Así estaría la pobre mujer


MADRID. No me quiero ir

 

No me quiero ir. Madrid

Madrid, 5 de la madrugada, final de un tour de 10 días recorriendo España con un grupo de adolescentes y profesores norteamericanos.

Están todos preparados para subir al autobús que les llevará al aeropuerto, el guía cuenta para asegurarse de que no falta nadie  y comprueba que una persona no está: la profesora responsable de una parte del grupo.

El guía llama a la habitación por teléfono pero nadie responde, después a su puerta pero tampoco contesta, así que va a recepción y pide al personal del hotel que abran la habitación porque algo raro ocurre. Suben, abren la puerta y se encuentran a la profesora sentada en la cama diciendo que no se va, que se queda en España.

Mi compañero se queda un poco en shock al escuchar la frase pero le recuerda que ella es la responsable de que los estudiantes regresen a sus casas sanos y salvos. Y, por tanto, su obligación moral y legal es acompañarlos aunque no tenga ninguna gana. Tampoco reacciona antes estas palabras.. El guía entonces le recuerda que antes de salir de viaje ella firmó unos documentos responsabilizándose de los estudiantes, la profesora asiente pero se sigue negando. 

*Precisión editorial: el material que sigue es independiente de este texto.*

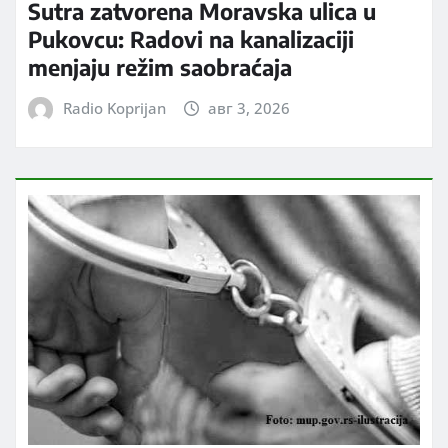
Sutra zatvorena Moravska ulica u
Pukovcu: Radovi na kanalizaciji
menjaju režim saobraćaja
Radio Koprijan
авг 3, 2026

Su negativa es de tal grado que mi compañero decide llamar al número de emergencias de la empresa y, entre ambos, deciden que no queda otra que romper las normas y pedir a algún adulto del tour que tome la responsabilidad de la profesora. Afortunadamente, la madre de una estudiante que viajaba en el tour accede a hacerse cargo del grupo. 

Y es que hay situaciones donde no hay más opción que romper las normas. Y también hay veces que un lugar gusta tanto que uno no quiere irse de allí. O quizá lo que te espere en casa se te hace demasiado duro, quién sabe. El caso es que siempre me quedé con la intriga de saber qué habrá sido de aquella mujer.

Todo eso ocurrió sin ni tan siquiera haber desayunado… Y es que un tour no se acaba hasta que han pasado la puerta de embarque, por lo menos.